In other scenarios like the 2024 class action lawsuit against the accessibility overlay provider AccessiBe, companies who have been negatively impacted by the ineffectiveness of accessibility overlays are starting to fight..

2. Relying on accessibility overlays leaves your business open to lawsuits

According to AudioEye almost 40% of companies sued for website accessibility compliance already had an accessibility tool—like an accessibility overlay—in place. Implementing these services does not decrease your business’s legal, if anything it opens up new ways to increase it.

3. The DOJ recommends against relying on accessibility overlays

While the DOJ’s web accessibility guidance does not explicitly address the negative implications of accessibility tools, they do caution that businesses should be careful with how they utilize the services. Any automated accessibility tool should not be used in isolation, but rather paired with manual testing and custom remediation.


Why accessibility overlays are being used

These services lure businesses, often those with lower-budgets and limited resources, with promises of an affordable, easy solution to WCAG compliance. The companies behind accessibility overlays often use legal-sounding language and the results of simple, automated testing to falsify their effectiveness—while hiding the more subjective or contextual aspects of compliance.

As a result, business owners are given a false sense of confidence as to the accessibility of their website. Many stop here, not realizing their accessibility issues have not been solved.

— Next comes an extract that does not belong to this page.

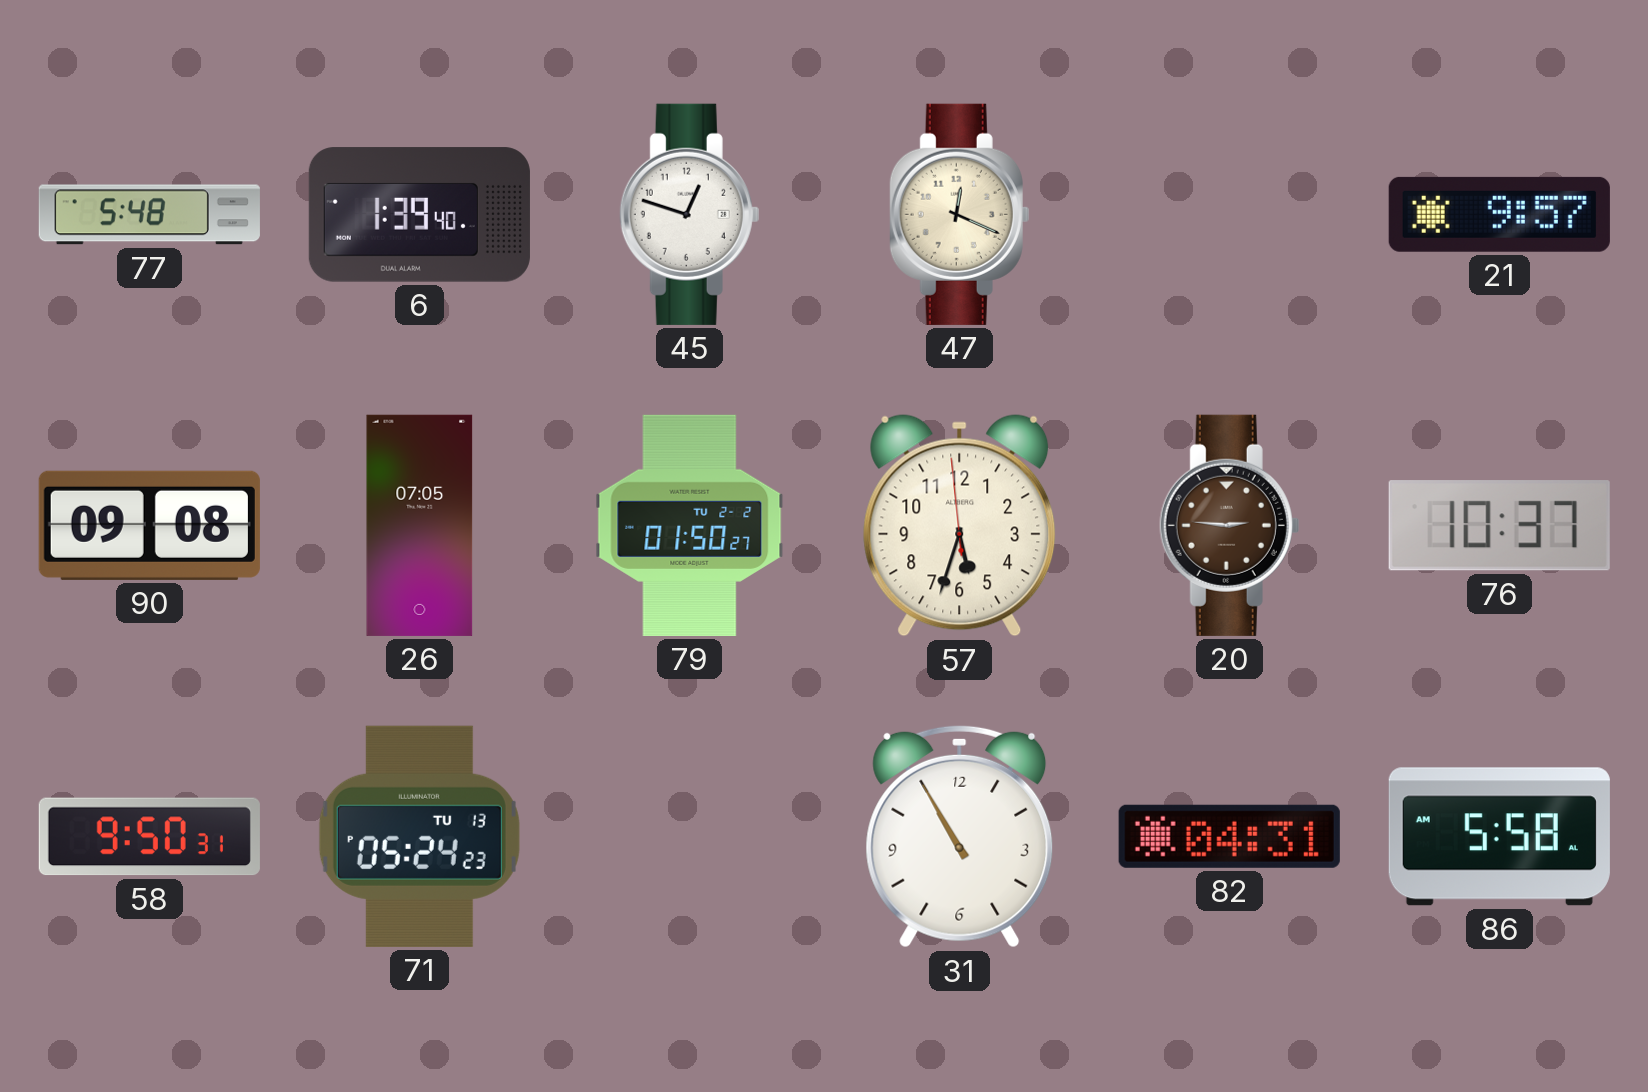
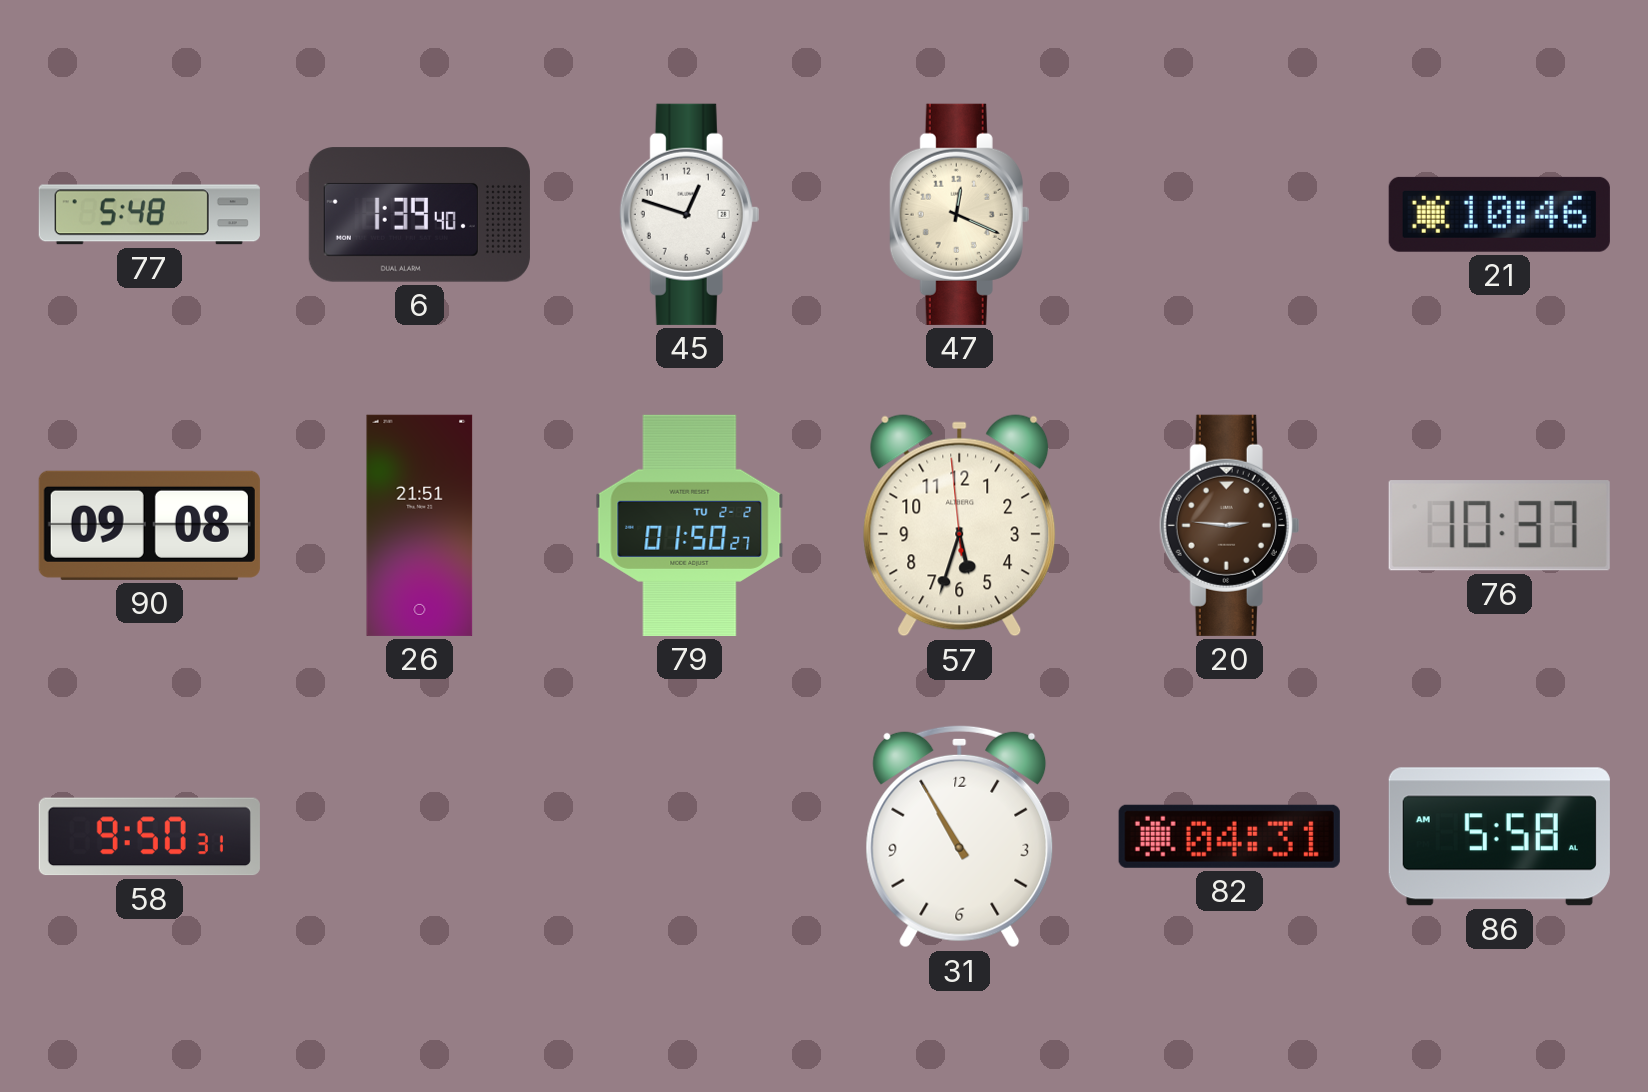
21: 9:57 -> 10:46
26: 07:05 -> 21:51
71: 05:24 -> none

Achieving legitimate accessibility is not a one-size-fits all solution; it requires ongoing attention, custom evaluations, and intentional solutions.


The risk of false confidence

One of our main concerns for businesses that rely on accessibility overlays is not that they’ll fail compliance—they will—it’s that they give business owners and teams a false sense of security. If you believe your website accessibility issues have been solved you’ll stop looking for problems and concerns. This can often delay actual remediation until there is a demand letter or lawsuit, at which point the cost and the repercussions are much more severe.


What to do instead of using accessibility overlays

Layering tools on top of your website will only further complicate its accessibility and delay actual remediation. The best path to genuine accessibility is to fix issues within the website’s underlying code and content. Instead of investing money in a tool that provides little to no real value, focus your efforts on the following:

1. Perform an audit:

Conduct an automated accessibility test alongside of manual testing to evaluate for legitimate problems and scope potential solutions.

2. Prioritize remediation:

Legal risk often increases related to the impact an issue creates. As such, you should work to remediate the most severe accessibility issues first—especially if you are working under resource or budget constraints.

3. Collect user feedback:

A careful accessibility statement, and genuine process of collecting user feedback for remediation will be more impactful (and likely cost effective) than any accessibility overlay or other add-on.

4. Budget appropriately:

ADA compliance is a requirement for your business—and should be prioritized like any other necessary expenses. Make sure you adjust your budget to allow for regular, routine, and ongoing accessibility attention; it’s not a one-time expense.


Why understanding accessibility overlays matter for small businesses

Accessibility overlays are one of the most aggressively marketed—and least effective—products in the accessibility space; often preying on business owner’s fear of legal risk and lack of knowledge. Accessibility overlays provide such little remediation value you are effectively throwing away money that could be spent on actual remediation and accessibility improvements. If you do choose to purchase an accessibility overlay, or other add-on, you should be informed as to what it is actually able to provide for your website vs. what it cannot—this is the difference between reducing risk and creating it.